▶ Excerpted records
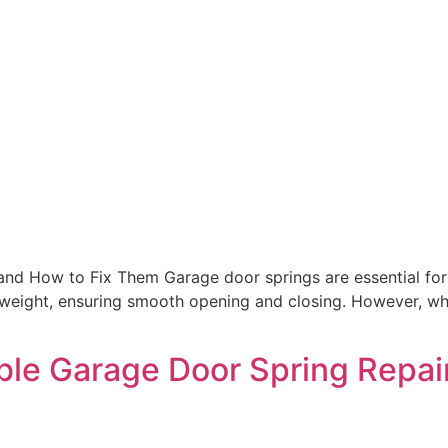
nd How to Fix Them Garage door springs are essential for 
 weight, ensuring smooth opening and closing. However, whe
ble Garage Door Spring Repai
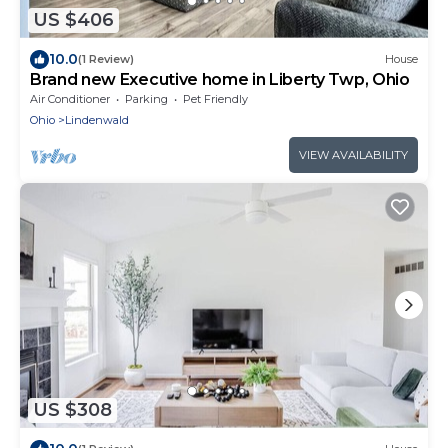
US $406
10.0
(1 Review)
House
Brand new Executive home in Liberty Twp, Ohio
Air Conditioner
Parking
Pet Friendly
Ohio
Lindenwald
VIEW AVAILABILITY
US $308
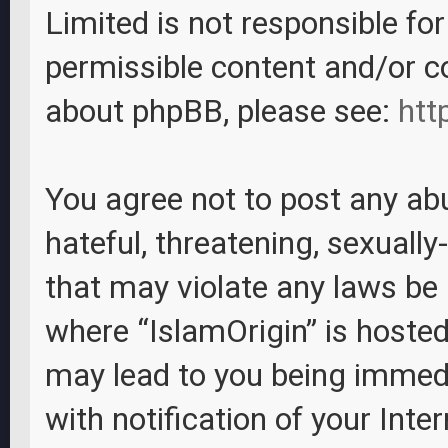
Limited is not responsible fo
permissible content and/or c
about phpBB, please see:
htt
You agree not to post any abu
hateful, threatening, sexually
that may violate any laws be i
where “IslamOrigin” is hosted
may lead to you being immed
with notification of your Inte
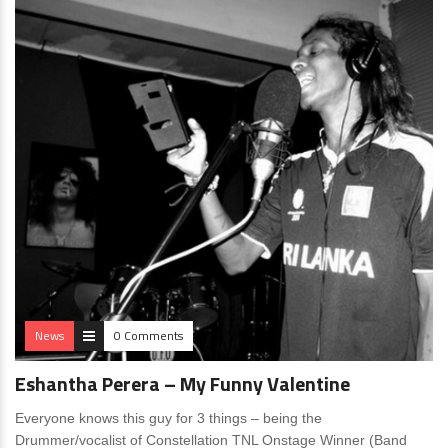
News
0 Comments
Eshantha Perera – My Funny Valentine
Everyone knows this guy for 3 things – being the
Drummer/vocalist of Constellation TNL Onstage Winner (Band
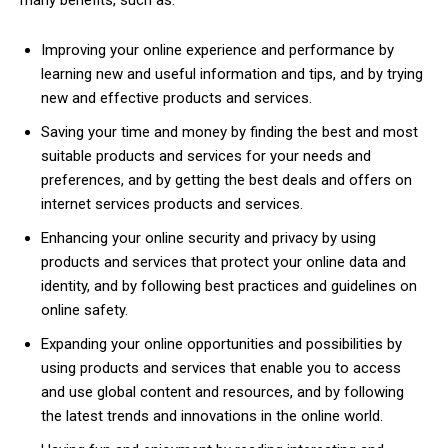
many benefits, such as:
Improving your online experience and performance by
learning new and useful information and tips, and by trying
new and effective products and services.
Saving your time and money by finding the best and most
suitable products and services for your needs and
preferences, and by getting the best deals and offers on
internet services products and services.
Enhancing your online security and privacy by using
products and services that protect your online data and
identity, and by following best practices and guidelines on
online safety.
Expanding your online opportunities and possibilities by
using products and services that enable you to access
and use global content and resources, and by following
the latest trends and innovations in the online world.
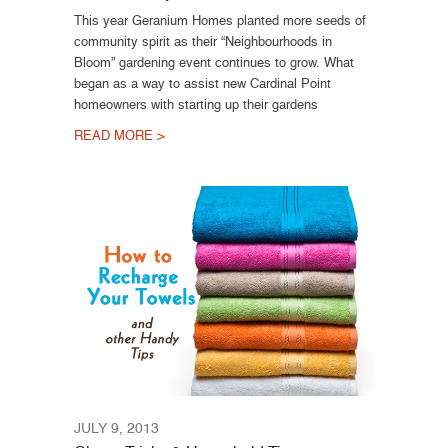
This year Geranium Homes planted more seeds of
community spirit as their “Neighbourhoods in
Bloom” gardening event continues to grow. What
began as a way to assist new Cardinal Point
homeowners with starting up their gardens
READ MORE >
JULY 9, 2013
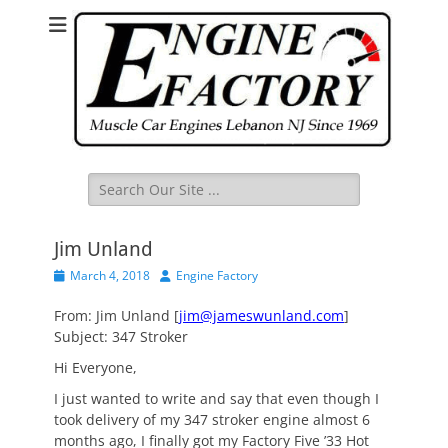
Search
for:
Jim Unland
Posted
Author
March 4, 2018
Engine Factory
on
From: Jim Unland [
jim@jameswunland.com
]
Subject: 347 Stroker
Hi Everyone,
I just wanted to write and say that even though I
took delivery of my 347 stroker engine almost 6
months ago, I finally got my Factory Five ’33 Hot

▶ Exercise
Once the images are dropped, set down the remaining material word for word.

▶ Response area
nd How to Fix Them Garage door springs are essential for 
 weight, ensuring smooth opening and closing. However, whe
ble Garage Door Spring Repai
US $406
10.0
(1 Review)
House
Brand new Executive home in Liberty Twp, Ohio
Air Conditioner
Parking
Pet Friendly
Ohio
Lindenwald
VIEW AVAILABILITY
US $308
Limited is not responsible fo
permissible content and/or c
about phpBB, please see:
htt
You agree not to post any abu
hateful, threatening, sexually
that may violate any laws be i
where “IslamOrigin” is hosted
may lead to you being immed
with notification of your Inte
News
0 Comments
Eshantha Perera – My Funny Valentine
Everyone knows this guy for 3 things – being the
Drummer/vocalist of Constellation TNL Onstage Winner (Band
many benefits, such as:
Improving your online experience and performance by
learning new and useful information and tips, and by trying
new and effective products and services.
Saving your time and money by finding the best and most
suitable products and services for your needs and
preferences, and by getting the best deals and offers on
internet services products and services.
Enhancing your online security and privacy by using
products and services that protect your online data and
identity, and by following best practices and guidelines on
online safety.
Expanding your online opportunities and possibilities by
using products and services that enable you to access
and use global content and resources, and by following
the latest trends and innovations in the online world.
This year Geranium Homes planted more seeds of
community spirit as their “Neighbourhoods in
Bloom” gardening event continues to grow. What
began as a way to assist new Cardinal Point
homeowners with starting up their gardens
READ MORE >
JULY 9, 2013
Search
for:
Jim Unland
Posted
Author
March 4, 2018
Engine Factory
on
From: Jim Unland [
jim@jameswunland.com
]
Subject: 347 Stroker
Hi Everyone,
I just wanted to write and say that even though I
took delivery of my 347 stroker engine almost 6
months ago, I finally got my Factory Five ’33 Hot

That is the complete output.